Toute l'actu en bref

L'annonce que "le glyphosate ne devrait pas être classé comme cancérogène" a provoqué la fureur des ONG de défense de l'environnement (image symbolique).

KEYSTONE/GAETAN BALLY

(sda-ats)

Le glyphosate, herbicide contesté, ne doit pas être classé comme cancérogène, selon l'Agence européenne des produits chimiques (ECHA). Ses conclusions seront transmises à la Commission européenne, qui doit prendre une décision sur l'avenir du produit dans l'UE.

L'avis a fait consensus parmi les membres du Comité d'évaluation du risque de l'ECHA, a déclaré lors d'une conférence de presse sur internet Jack de Bruijn, directeur de cette division de l'agence européenne basée à Helsinki.

La Commission compte sur cet avis pour relancer la procédure en vue d'un éventuel renouvellement de la licence du glyphosate dans l'Union européenne. Cette procédure sera alors relancée de zéro.

La décision devra être prise "dans les six mois" après réception de cet avis, par le comité scientifique chargé du dossier, présidé par la Commission et au sein duquel siègent des représentants des Etats membres.

ONG furieuses

L'annonce que "le glyphosate ne devrait pas être classé comme cancérogène" a provoqué la fureur des ONG de défense de l'environnement. Ces dernières accusent le comité d'avoir écarté les études négatives sur le glyphosate.

Le Centre international de recherche contre le cancer (CIRC), une branche de l'OMS, avait notamment évalué le risque cancérogène comme "probable", rappellent-elles.

"Preuves flagrantes rejetées"

"Pour arriver à ses conclusions, l'ECHA a rejeté des preuves scientifiques flagrantes de cancers chez des animaux de laboratoire, passant outre les avertissements de plus de 90 scientifiques indépendants, et se basant sur des études non publiques commandées par des producteurs de glyphosate", a dénoncé Greenpeace dans un communiqué.

Les experts se sont basés sur toutes les informations disponibles sur le glyphosate, à la fois concernant des études sur les humains et sur d'autres espèces animales, a soutenu de son côté M. de Bruijn.
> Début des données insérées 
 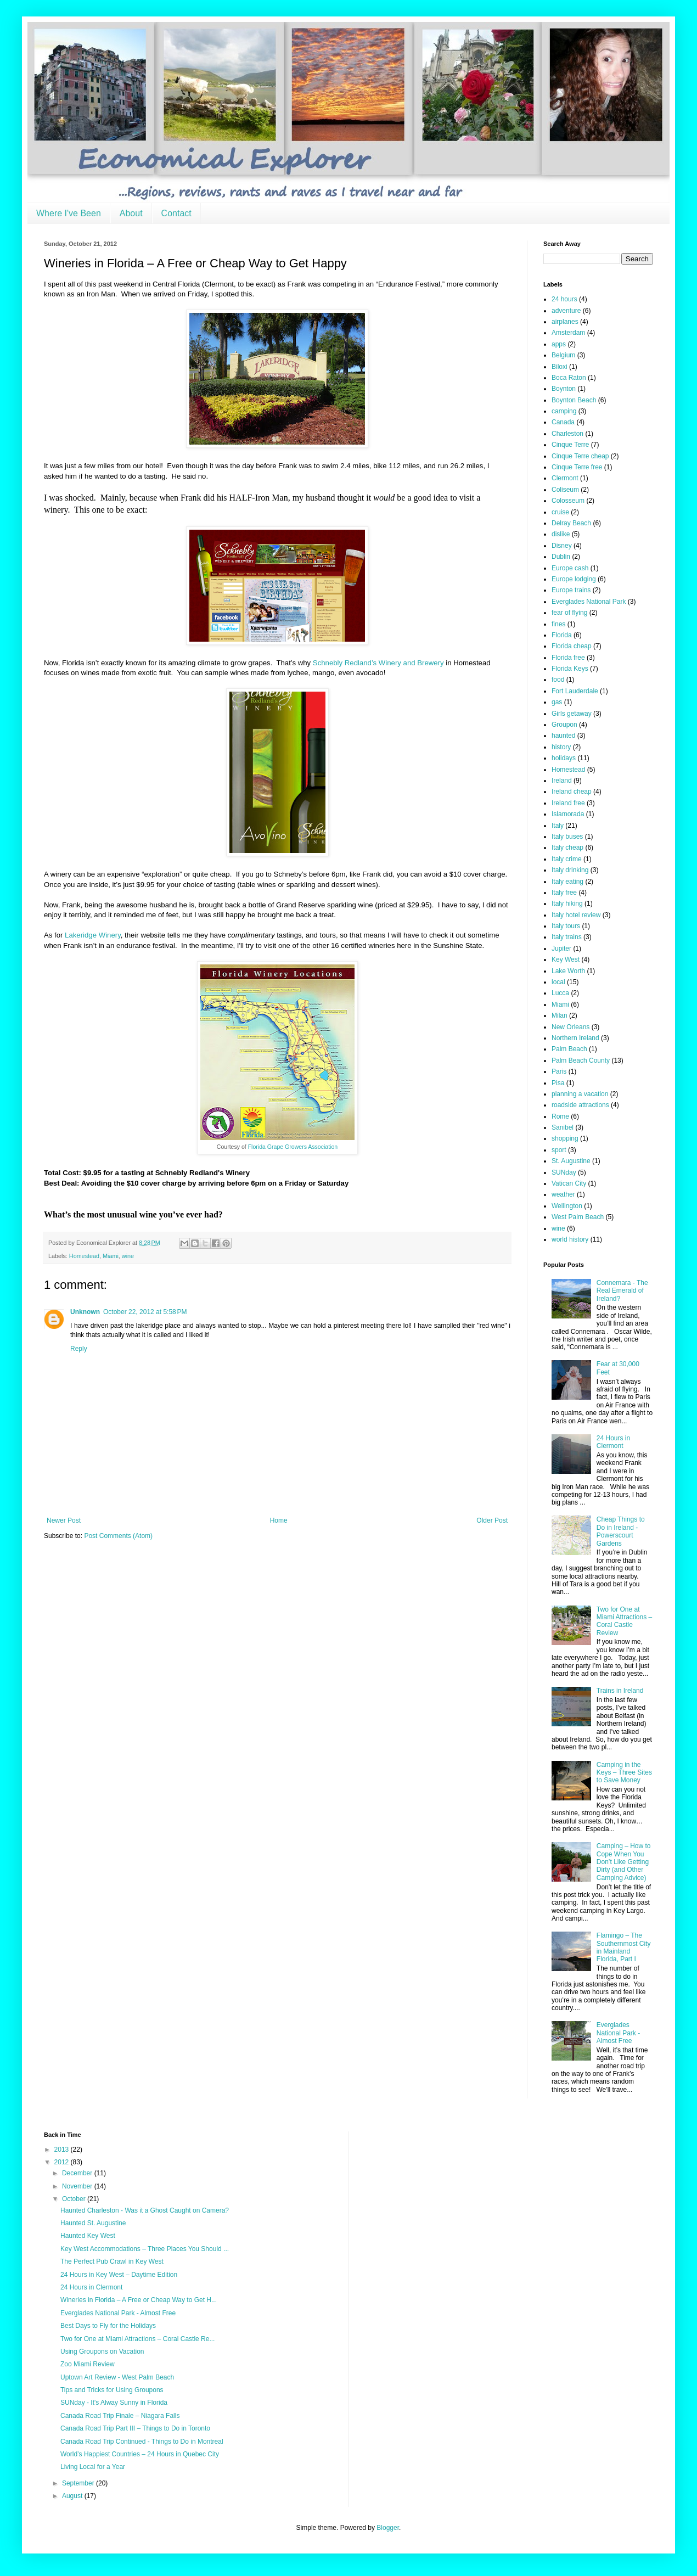 What do you see at coordinates (560, 993) in the screenshot?
I see `Lucca` at bounding box center [560, 993].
L'ECHA est chargée de la classification des produits chimiques dans l'UE et doit déterminer le danger potentiel intrinsèque des substances évaluées. L'agence ne prend pas en compte les critères d'exposition, par exemple.

"La science l'a emporté"

"La science l'a emporté", a réagi de son côté l'Association européenne des fabricants de pesticides, l'ECPA (regroupant Monsanto, Bayer, Dow, BASF, Syngenta...). Celle-ci dit s'attendre à ce que la Commission s'engage rapidement dans un nouveau processus d'agrémentation pour 15 ans.

Soit "le même assentiment originellement suggéré par la Commission avant que la substance ne devienne l'objet d'un débat politique et affectif plutôt qu'un débat scientifique", s'est félicité Graeme Taylor, le porte-parole de l'ECPA.

Etats membres pas convaincus

L'utilisation du glyphosate est devenue de plus en plus controversée au cours des derniers mois, sur fond de campagne active des défenseurs de l'environnement.

La Commission européenne n'a pas réussi à convaincre les Etats membres de renouveler la licence de l'herbicide, qui arrivait à expiration à l'été 2016.

Lors d'un vote fin juin au sein d'un comité scientifique où les Etats membres sont représentés, la France et Malte avaient voté contre et sept pays s'étaient abstenus (Allemagne, Italie, Portugal, Autriche, Luxembourg, Grèce, Bulgarie), bloquant la décision.

L'exécutif européen s'était alors résolu à accorder une prolongation de 18 mois à la substance autour de laquelle les enjeux économiques sont importants: elle est l'ingrédient clé des herbicides les plus utilisés par les agriculteurs européens.

Restrictions d'utilisation

Des restrictions à son utilisation ont tout de même été instaurées, soit l'interdiction de certains adjuvants du glyphosate et des règles pour limiter son exploitation dans des endroits comme les parcs et les jardins publics.

Si la décision d'autoriser le glyphosate se prend au niveau de l'UE, il revient à chaque Etat membre d'autoriser ou non l'utilisation de pesticides à base de la substance sur son territoire.

Le plus connu, et le plus vendu, est le Roundup de l'américain Monsanto.